I was hired onto the ResLife staff as an alternate. This means that they wanted me to be an RA but didn’t have a spot for me. Anyone hired as an alternate shouldn’t despair. You’ve got an extremely favorable chance of getting the position the next year if you’re not hired on before that. Most of the time you’re hired onto a staff before the summer is over. If you’re an alternate it isn’t the end of the road and shouldn’t be treated as such. Although the future isn’t presented in a guaranteed position, it’s still one of promise. Over the last four years almost every alternate has been used. Although I was disappointed at first, in the end I still found my place in ResLife and couldn’t be happier.

Eleana Sklobovskaya

Eleana Sklobovskaya - First Year Bruin Hils RA

Top Five: Learner, Individualization, Responsibility, Achievement, Positivity

For as long as I can remember, I have always been drawn to leadership roles. I found nourishment in the challenges they brought, and in the growth they inspired. Naturally, when I learned about the RA position, it was not long before I decided to apply. While I came into the RA job confident that my spiritual and intellectual skillset paralleled what the job description called for, it was not until after I was immersed in the role that I came to a very important conclusion: time transcends talent.

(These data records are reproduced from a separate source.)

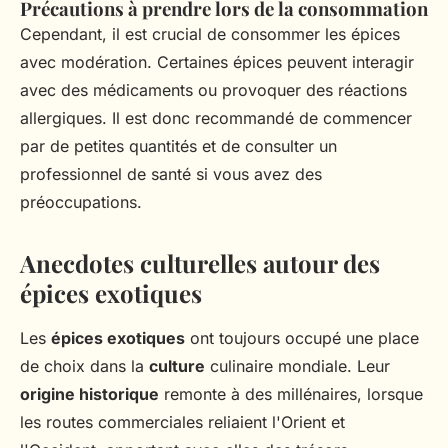
Précautions à prendre lors de la consommation
Cependant, il est crucial de consommer les épices
avec modération. Certaines épices peuvent interagir
avec des médicaments ou provoquer des réactions
allergiques. Il est donc recommandé de commencer
par de petites quantités et de consulter un
professionnel de santé si vous avez des
préoccupations.
Anecdotes culturelles autour des
épices exotiques
Les
épices exotiques
ont toujours occupé une place
de choix dans la
culture
culinaire mondiale. Leur
origine historique
remonte à des millénaires, lorsque
les routes commerciales reliaient l'Orient et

Even if an RA has the highest levels of creativity, ingenuity, faith, and relational skills, without an intentional devotion of time, the talents cannot reach their fullest potential.

This notion of time, in my opinion, is the noblest form of service; and at the same time, it is also the most rewarding. While it is perhaps the hardest part of the job, it is also the best. The saying, “you get out of it what you put in” definitely rings true. If an RA whole-heartedly devotes time to transforming and serving others, they themselves will be transformed. For me, that is ultimate satisfaction.

Megan Lamb

Megan Lamb - Returning Heron RA

Top Five: Strategic, Connectedness, Discipline, Learner, Input

Being a Resident Assistant is so much more than a typical college job--it’s the opportunity to build relationships that you wouldn’t otherwise.  I have been especially blessed to work with freshmen women in Heron Hall, watching them grow over the course of their first year of college.  Knowing my residents from the first day they set foot on campus through the day they leave for summer break is a journey that I’ve grown to deeply appreciate. Watching them transform into more mature, independent, passionate students is beautiful.  It is such a joy to have late night talks, holiday parties, and weekend adventures with them, along with helping them overcome the trials and obstacles of adjusting to college life. The RA role is so unique in that you are able to have an integral role in teaching, leading, and equipping residents to become the best they can be while developing friendships with each one.  

            Likewise, my residents and my job as an RA have profoundly affected me.  I’ve gained invaluable insight into relationships and communication, which will aid me both in the professional and personal realms of life.  Administratively I’ve been challenged to grow and to learn.  This job shapes you holistically, and is an incredible opportunity I would suggest to anyone willing to take on the challenge.  It’s a commitment that will yield invaluable rewards to those who desire to invest in it wholeheartedly.